Methods A prospective observational study. We have offered QFT based single step screening programme for all close contacts of smear positive pulmonary TB since January 2007. We present 2-year follow-up data in tested and untested contacts that did not receive chemoprophylaxis. Secondary disease risk is estimated with Kaplan–Meier analysis and subgroups compared with the log-rank test.

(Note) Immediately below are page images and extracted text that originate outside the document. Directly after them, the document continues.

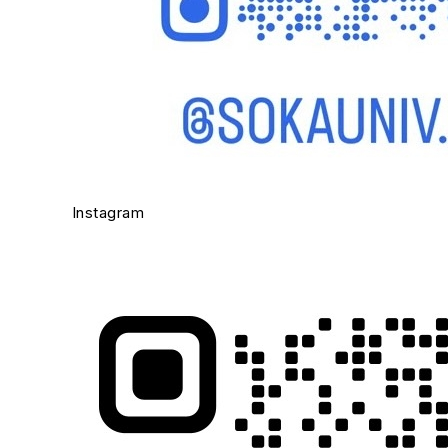
Instagram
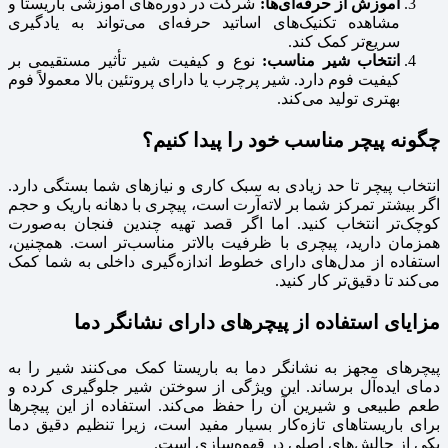
آموزش از حرفه‌ای‌ها:
شرکت در دوره‌های آموزشی باریستا و
مشاهده تکنیک‌های اساتید حرفه‌ای می‌تواند به یادگیری
سریع‌تر کمک کند.
انتخاب شیر مناسب:
نوع و کیفیت شیر تأثیر مستقیمی بر
کیفیت فوم دارد. شیر پرچرب یا دارای پروتئین بالا معمولاً فوم
بهتری تولید می‌کند.
چگونه پیچر مناسب خود را پیدا کنیم؟
انتخاب پیچر تا حد زیادی به سبک کاری و نیازهای شما بستگی دارد.
اگر بیشتر تمرکز شما بر لاته‌آرت است، پیچری با دهانه باریک و حجم
کوچک‌تر انتخاب کنید. اما اگر قصد تهیه چندین فنجان به‌صورت
همزمان دارید، پیچری با ظرفیت بالاتر مناسب‌تر است. همچنین،
استفاده از مدل‌های دارای خطوط اندازه‌گیری داخلی به شما کمک
می‌کند تا دقیق‌تر کار کنید.
مزایای استفاده از پیچرهای دارای نشانگر دما
پیچرهای مجهز به نشانگر دما به باریستا کمک می‌کنند شیر را به
دمای ایده‌آل برساند. این ویژگی از سوختن شیر جلوگیری کرده و
طعم طبیعی و شیرین آن را حفظ می‌کند. استفاده از این پیچرها
برای باریستاهای تازه‌کار بسیار مفید است، زیرا تنظیم دقیق دما
یکی از چالش‌های اصلی در قهوه‌سازی است.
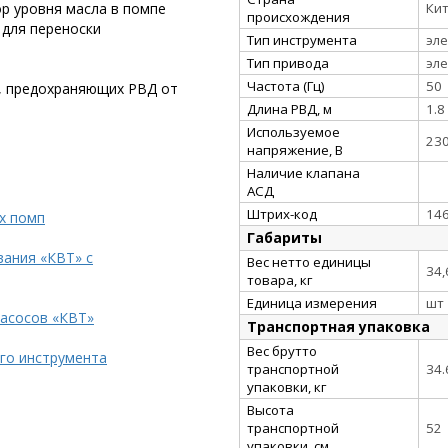
Ки
р уровня маcла в помпе
происхождения
для переноски
Тип инструмента
эл
Тип привода
эл
Частота (Гц)
50
, предохраняющих РВД от
Длина РВД, м
1.8
Используемое
23
напряжение, В
Наличие клапана
АСД
Штрих-код
14
х помп
Габариты
ания «КВТ» с
Вес нетто единицы
34,
товара, кг
Единица измерения
шт
насосов «КВТ»
Транспортная упаковка
Вес брутто
го инструмента
транспортной
34.
упаковки, кг
Высота
транспортной
52
упаковки, см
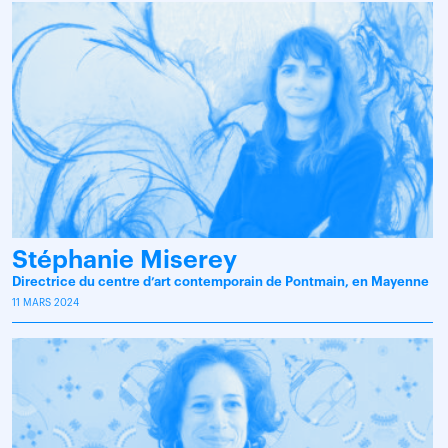
Stéphanie Miserey
Directrice du centre d’art contemporain de Pontmain, en Mayenne
11 MARS 2024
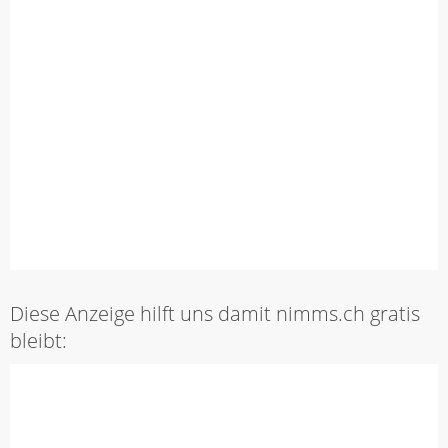
Diese Anzeige hilft uns damit nimms.ch gratis
bleibt:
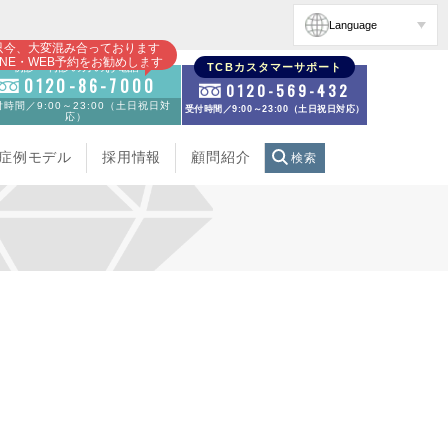
Language
只今、大変混み合っております
INE・WEB予約をお勧めします
初診・再診の方のお電話
TCBカスタマーサポート
0120-86-7000
0120-569-432
時間／9:00～23:00（土日祝日対
受付時間／9:00～23:00（土日祝日対応）
応）
症例モデル
採用情報
顧問紹介
検索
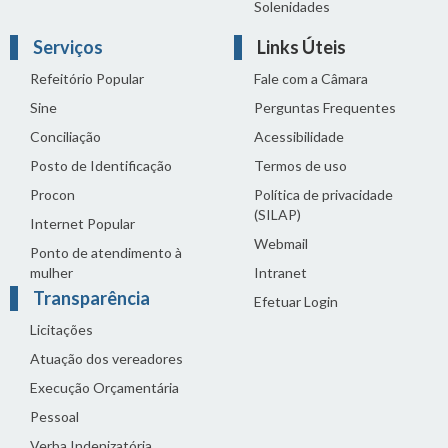
Solenidades
Serviços
Links Úteis
Refeitório Popular
Fale com a Câmara
Sine
Perguntas Frequentes
Conciliação
Acessibilidade
Posto de Identificação
Termos de uso
Procon
Política de privacidade
(SILAP)
Internet Popular
Webmail
Ponto de atendimento à
mulher
Intranet
Transparência
Efetuar Login
Licitações
Atuação dos vereadores
Execução Orçamentária
Pessoal
Verba Indenizatória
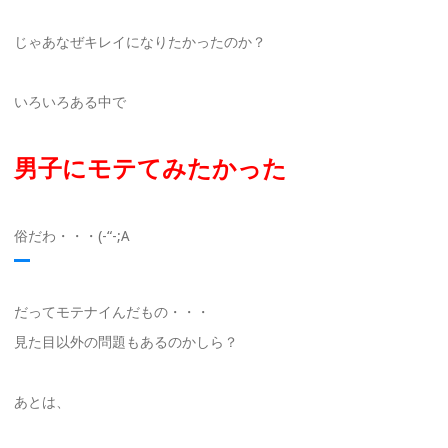
じゃあなぜキレイになりたかったのか？
いろいろある中で
男子にモテてみたかった
俗だわ・・・(-“-;A
だってモテナイんだもの・・・
見た目以外の問題もあるのかしら？
あとは、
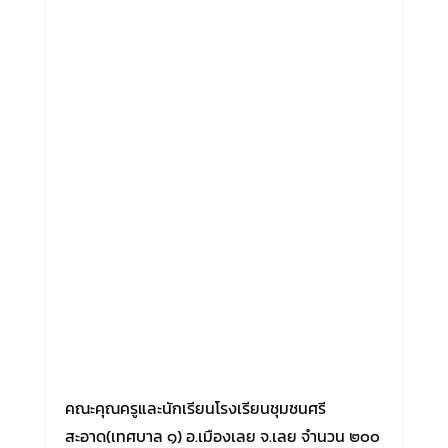
คณะคุณครูและนักเรียนโรงเรียนชุมชนศรี
สะอาด(เทศบาล ๑) อ.เมืองเลย จ.เลย จำนวน ๒๐๐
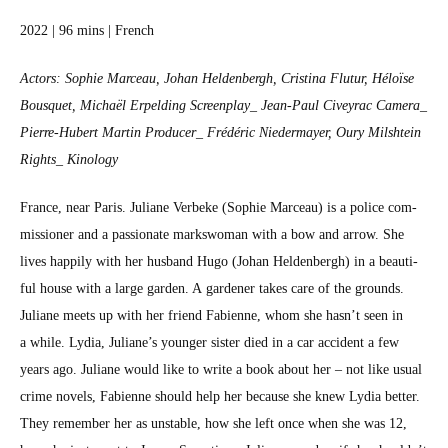
2022 | 96 mins | French
Actors: Sophie Marceau, Johan Helden­bergh, Cristi­na Flu­tur, Héloïse
Bous­quet, Michaël Erpeld­ing Screenplay_ Jean-Paul Civeyrac Camera_
Pierre-Hubert Mar­tin Producer_ Frédéric Nie­der­may­er, Oury Mil­shtein
Rights_ Kinol­o­gy
France, near Paris. Juliane Ver­beke (Sophie Marceau) is a police com­
mis­sion­er and a pas­sion­ate markswoman with a bow and arrow. She
lives hap­pi­ly with her hus­band Hugo (Johan Helden­bergh) in a beau­ti­
ful house with a large gar­den. A gar­den­er takes care of the grounds.
Juliane meets up with her friend Fabi­enne, whom she has­n’t seen in
a while. Lydia, Juliane’s younger sis­ter died in a car acci­dent a few
years ago. Juliane would like to write a book about her – not like usu­al
crime nov­els, Fabi­enne should help her because she knew Lydia bet­ter.
They remem­ber her as unsta­ble, how she left once when she was 12,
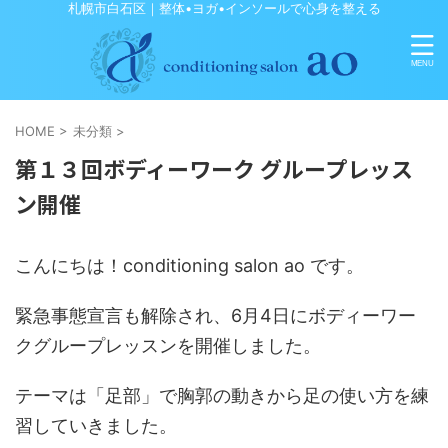
札幌市白石区｜整体•ヨガ•インソールで心身を整える
HOME
>
未分類
>
第１３回ボディーワーク グループレッス
ン開催
こんにちは！conditioning salon ao です。
緊急事態宣言も解除され、6月4日にボディーワー
クグループレッスンを開催しました。
テーマは「足部」で胸郭の動きから足の使い方を練
習していきました。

Results 576 recorded contacts for 92 smear positive cases. Median follow-up 693 days (range 287–1146 days). 467 (81.1%) of contacts were QFT screened. 36% of tested contacts had a positive QFT; 83 QFT positive contacts did not receive chemoprophylaxis (group A); 101 contacts were not screened and untreated (group B); 301 were QFT negative (group C). Secondary disease occurred in 22 contacts (11 group A, 5 group B). Progression rates at 12 and 24 months are shown (Abstract P166 Table 1). Compared with the untested subgroup, a positive QFT results did not significantly increase progression risk (RR 2.1 (95% CI 0.7 to 5.9), p=0.13). A negative QFT result did significantly lower progression risk (RR 0.28 (95% CI 0.09 to 0.82) at 2 years, p=0.01). The negative predictive value of QFT compared with not testing was 93.2% (95% CI 85.8 to 97.5).

Conclusion In contrast with other TB disease types, QFT screening in contacts of smear positive pulmonary TB does not identify contacts for chemoprophylaxis, but rather identifies contacts that we may choose not to treat.